“I don't understand that,” said Om. “They don't really believe I exist, but they go and put something like that on a grave.”
“It's hard to explain. I think it's because they believe they exist,” said Brutha. “It's because they're people, and so was he.”
He pulled the sword out of the sand.
“What do you want that for?”
“Might be useful.”
“Against who?”
“Might be useful.”
An hour later the lion, who was limping after Brutha, also arrived at the grave. It had lived in the desert for sixteen years, and the reason it had lived so long was that it had not died, and it had not died because it never wasted handy protein. It dug.
Humans have always wasted handy protein ever since they started wondering who had lived in it.
But, on the whole, there are worse places to be buried than inside a lion.
There were snakes and lizards on the rock islands. They were probably very nourishing and every one was, in its own way, a taste explosion.
There was no more water.
But there were plants . . . more or less. They looked like groups of stones, except where a few had put up a central flower spike that was a brilliant pink and purple in the dawn light.
“Where do they get the water from?”
“Fossil seas.”
“Water that's turned to stone?”
"No. Water that sank down thousands of years ago.
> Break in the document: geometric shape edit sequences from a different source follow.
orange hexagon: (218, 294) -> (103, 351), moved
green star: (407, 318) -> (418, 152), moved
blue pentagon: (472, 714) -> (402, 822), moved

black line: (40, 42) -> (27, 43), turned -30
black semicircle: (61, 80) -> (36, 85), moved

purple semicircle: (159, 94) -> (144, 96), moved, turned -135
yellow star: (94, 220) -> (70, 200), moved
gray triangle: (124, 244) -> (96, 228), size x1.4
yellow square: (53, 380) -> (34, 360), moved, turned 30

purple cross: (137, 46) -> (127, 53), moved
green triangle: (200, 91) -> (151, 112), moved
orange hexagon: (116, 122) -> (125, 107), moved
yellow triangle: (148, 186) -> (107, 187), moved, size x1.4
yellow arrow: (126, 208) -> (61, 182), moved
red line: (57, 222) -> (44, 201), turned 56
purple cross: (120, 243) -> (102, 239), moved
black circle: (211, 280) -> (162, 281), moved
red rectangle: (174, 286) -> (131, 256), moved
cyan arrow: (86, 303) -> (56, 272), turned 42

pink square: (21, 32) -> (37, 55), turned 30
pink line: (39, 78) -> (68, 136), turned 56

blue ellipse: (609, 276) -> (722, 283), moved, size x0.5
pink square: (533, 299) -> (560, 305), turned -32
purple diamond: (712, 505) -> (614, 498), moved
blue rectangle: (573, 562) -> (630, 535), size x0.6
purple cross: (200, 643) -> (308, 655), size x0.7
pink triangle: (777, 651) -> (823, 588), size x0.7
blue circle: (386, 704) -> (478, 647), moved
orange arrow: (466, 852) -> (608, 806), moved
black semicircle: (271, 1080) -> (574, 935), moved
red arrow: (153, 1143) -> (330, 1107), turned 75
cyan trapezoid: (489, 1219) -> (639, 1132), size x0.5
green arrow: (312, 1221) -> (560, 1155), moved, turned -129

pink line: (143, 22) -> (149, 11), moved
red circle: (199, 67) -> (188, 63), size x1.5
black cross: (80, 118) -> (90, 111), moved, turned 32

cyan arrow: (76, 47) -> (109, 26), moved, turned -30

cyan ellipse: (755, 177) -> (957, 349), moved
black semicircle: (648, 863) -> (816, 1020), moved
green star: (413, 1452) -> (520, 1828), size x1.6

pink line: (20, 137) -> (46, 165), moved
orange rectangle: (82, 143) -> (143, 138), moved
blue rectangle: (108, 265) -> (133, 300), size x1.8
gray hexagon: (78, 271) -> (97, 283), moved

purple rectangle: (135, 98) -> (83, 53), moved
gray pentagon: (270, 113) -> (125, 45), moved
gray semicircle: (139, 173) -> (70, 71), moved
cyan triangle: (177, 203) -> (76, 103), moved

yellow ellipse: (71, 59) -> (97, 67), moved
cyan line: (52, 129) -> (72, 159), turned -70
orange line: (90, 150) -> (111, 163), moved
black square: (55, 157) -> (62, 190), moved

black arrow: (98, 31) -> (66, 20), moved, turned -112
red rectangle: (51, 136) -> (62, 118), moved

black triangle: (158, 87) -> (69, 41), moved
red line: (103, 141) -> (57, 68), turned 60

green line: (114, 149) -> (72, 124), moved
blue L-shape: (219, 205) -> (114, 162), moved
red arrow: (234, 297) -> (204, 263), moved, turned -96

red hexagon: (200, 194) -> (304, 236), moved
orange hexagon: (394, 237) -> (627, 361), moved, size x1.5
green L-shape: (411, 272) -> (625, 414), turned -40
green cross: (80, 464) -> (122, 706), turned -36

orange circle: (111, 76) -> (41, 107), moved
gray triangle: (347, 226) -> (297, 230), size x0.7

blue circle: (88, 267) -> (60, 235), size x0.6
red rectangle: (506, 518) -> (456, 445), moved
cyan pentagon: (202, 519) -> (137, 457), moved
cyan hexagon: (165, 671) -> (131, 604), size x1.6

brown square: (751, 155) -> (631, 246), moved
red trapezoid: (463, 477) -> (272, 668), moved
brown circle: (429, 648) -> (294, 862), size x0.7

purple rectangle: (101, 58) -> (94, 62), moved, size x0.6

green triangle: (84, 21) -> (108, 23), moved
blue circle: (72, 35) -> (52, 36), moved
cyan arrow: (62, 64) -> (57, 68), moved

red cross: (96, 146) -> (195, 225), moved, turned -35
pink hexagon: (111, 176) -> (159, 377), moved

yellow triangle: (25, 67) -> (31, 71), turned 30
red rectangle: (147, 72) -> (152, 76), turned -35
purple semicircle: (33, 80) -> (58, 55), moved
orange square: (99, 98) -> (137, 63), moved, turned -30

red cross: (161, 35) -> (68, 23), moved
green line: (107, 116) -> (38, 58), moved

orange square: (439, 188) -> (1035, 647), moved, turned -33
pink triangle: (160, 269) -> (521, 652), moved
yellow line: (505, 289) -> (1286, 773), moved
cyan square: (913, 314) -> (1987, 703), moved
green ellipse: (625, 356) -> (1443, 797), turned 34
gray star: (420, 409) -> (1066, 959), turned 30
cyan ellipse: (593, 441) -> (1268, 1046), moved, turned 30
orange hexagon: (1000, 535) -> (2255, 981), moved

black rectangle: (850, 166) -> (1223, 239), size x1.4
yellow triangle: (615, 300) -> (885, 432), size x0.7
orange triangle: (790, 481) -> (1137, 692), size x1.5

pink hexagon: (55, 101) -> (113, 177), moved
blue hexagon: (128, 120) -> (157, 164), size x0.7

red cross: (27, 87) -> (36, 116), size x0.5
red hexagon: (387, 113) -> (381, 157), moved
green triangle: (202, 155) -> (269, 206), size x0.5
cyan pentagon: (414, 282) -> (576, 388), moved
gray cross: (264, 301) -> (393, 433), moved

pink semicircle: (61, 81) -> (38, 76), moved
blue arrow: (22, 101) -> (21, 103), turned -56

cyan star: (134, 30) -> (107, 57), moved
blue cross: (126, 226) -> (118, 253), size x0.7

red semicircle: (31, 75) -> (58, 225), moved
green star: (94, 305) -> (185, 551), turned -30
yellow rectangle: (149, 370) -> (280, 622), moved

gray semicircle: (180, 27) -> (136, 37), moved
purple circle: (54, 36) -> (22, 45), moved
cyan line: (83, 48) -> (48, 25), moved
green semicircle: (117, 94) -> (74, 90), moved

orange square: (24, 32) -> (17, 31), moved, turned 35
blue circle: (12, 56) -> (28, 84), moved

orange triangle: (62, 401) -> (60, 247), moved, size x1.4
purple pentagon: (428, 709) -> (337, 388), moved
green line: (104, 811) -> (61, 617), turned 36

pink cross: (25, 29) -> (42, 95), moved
Right down in the bedrock."
“Can you dig down to it?”
“Don't be stupid.”
Brutha glanced from the flower to the nearest rock island.
“Honey,” he said.
“What?”
The bees had a nest high on the side of a spire of rock. The buzzing could be heard from ground level. There was no possible way up.
“Nice try,” said Om.
The sun was up. Already the rocks were warm to the touch. “Get some rest,” said Om, kindly. “I'll keep watch.”
“Watch for what?”
“I'll watch and find out.”
Brutha led Vorbis into the shade of a large boulder, and gently pushed him down. Then he lay down too.
The thirst wasn't too bad yet. He'd drunk from the temple pool until he squelched as he walked. Later on, they might find a snake . . . When you considered what some people in the world had, life wasn't too bad.